Imagine if labor had responded to the anti-union offensive over the last 25 years by spending $8-12 billion building an independent labor party and movement, as the labor movement has done in every other industrial nation. We would have scores of labor party organizers in every state supporting a broadly based, grassroots democratic party of working people. We would have blocks of independent labor representatives in municipal, county, state, and the national legislatures. We would have a national labor daily newspaper and a labor news network on radio and cable presenting the public with an alternative to the corporate media's slant. The two corporate financed parties, the Democrats and Republicans, would no longer monopolize US politics. Public policy would undoubtedly be more pro-labor and the majority of working people would not have seen their real wages and living standards decline over the last 25 years.
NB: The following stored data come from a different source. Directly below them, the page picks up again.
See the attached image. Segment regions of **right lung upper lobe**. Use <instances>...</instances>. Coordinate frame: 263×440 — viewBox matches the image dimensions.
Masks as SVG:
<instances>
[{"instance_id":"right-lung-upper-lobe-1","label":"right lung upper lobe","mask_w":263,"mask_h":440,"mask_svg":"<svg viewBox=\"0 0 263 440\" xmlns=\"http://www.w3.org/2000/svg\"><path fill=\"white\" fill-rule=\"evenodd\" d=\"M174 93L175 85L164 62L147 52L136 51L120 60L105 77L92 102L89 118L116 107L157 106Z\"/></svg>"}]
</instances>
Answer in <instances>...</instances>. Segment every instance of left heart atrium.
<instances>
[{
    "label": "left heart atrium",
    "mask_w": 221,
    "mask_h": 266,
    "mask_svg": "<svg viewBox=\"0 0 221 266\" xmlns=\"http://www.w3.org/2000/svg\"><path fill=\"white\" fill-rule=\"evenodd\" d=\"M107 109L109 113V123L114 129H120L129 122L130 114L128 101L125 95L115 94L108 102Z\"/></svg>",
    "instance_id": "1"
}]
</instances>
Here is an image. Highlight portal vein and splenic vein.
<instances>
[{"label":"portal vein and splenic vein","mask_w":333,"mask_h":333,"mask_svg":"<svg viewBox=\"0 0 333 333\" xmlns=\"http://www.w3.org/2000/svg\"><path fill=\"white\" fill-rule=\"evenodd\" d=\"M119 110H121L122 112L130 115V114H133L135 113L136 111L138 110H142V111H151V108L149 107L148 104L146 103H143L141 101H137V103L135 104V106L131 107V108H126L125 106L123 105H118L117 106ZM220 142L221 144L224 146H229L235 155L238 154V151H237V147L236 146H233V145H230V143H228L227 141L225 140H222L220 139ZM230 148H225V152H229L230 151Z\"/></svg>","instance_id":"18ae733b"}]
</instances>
The Green Party is best known for its environmental and peace advocacy. But in the absence of a labor party, the Green Party has also taken on the role of an independent labor party and taken up the labor demands the Democrats won't, from fair trade to labor law reform. We are trying to bring the old emancipatory program of labor as a social movement back into the public debate: the union, the cooperative, and the independent labor party.

Thus, I support project labor agreements on public projects and oppose contracts, tax breaks, and corporate welfare for companies with a record of union busting and labor law violations. I support targeting public economic incentives to cooperatives and other forms of democratic local ownership so public investments are anchored to our community by ownership structures for the long-term benefit of the community. And I believe it is time for working people to break away from the corporate-dominated Democrats and start electing their own representatives to public office.
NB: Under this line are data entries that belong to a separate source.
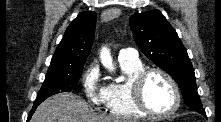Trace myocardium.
I'll use <instances>...</instances> for the list:
<instances>
[{
    "instance_id": "1",
    "label": "myocardium",
    "mask_w": 221,
    "mask_h": 122,
    "mask_svg": "<svg viewBox=\"0 0 221 122\" xmlns=\"http://www.w3.org/2000/svg\"><path fill=\"white\" fill-rule=\"evenodd\" d=\"M152 74H159L162 77H164L170 86L172 87L174 97H175V102L173 107L164 113H158L153 111L148 104L145 101L144 98V86L146 83V80L149 78L150 75ZM131 94L133 101L136 105V107L142 111L144 114L154 117V118H167L175 114L180 105H181V93L178 87V84L176 83L175 79L167 73L165 70L160 69V68H147L143 69L140 71L132 80L131 82Z\"/></svg>"
}]
</instances>
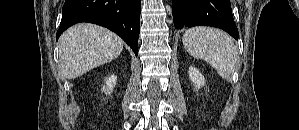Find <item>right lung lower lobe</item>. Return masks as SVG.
Wrapping results in <instances>:
<instances>
[{"instance_id": "1", "label": "right lung lower lobe", "mask_w": 299, "mask_h": 130, "mask_svg": "<svg viewBox=\"0 0 299 130\" xmlns=\"http://www.w3.org/2000/svg\"><path fill=\"white\" fill-rule=\"evenodd\" d=\"M141 0H66L56 40L70 26L90 22L119 35L137 56Z\"/></svg>"}]
</instances>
Howie Hawkins is a member of Teamsters Local 317 and active in the national Teamster rank-and-file reform caucus, Teamsters for a Democratic Union. Howie presently works unloading trucks and rail cars at UPS. He is the former Director of CommonWorks, a federation of cooperatives working for an economy that is cooperatively owned, democratically controlled, and ecologically sustainable. He is Green Party candidate for the US Senate.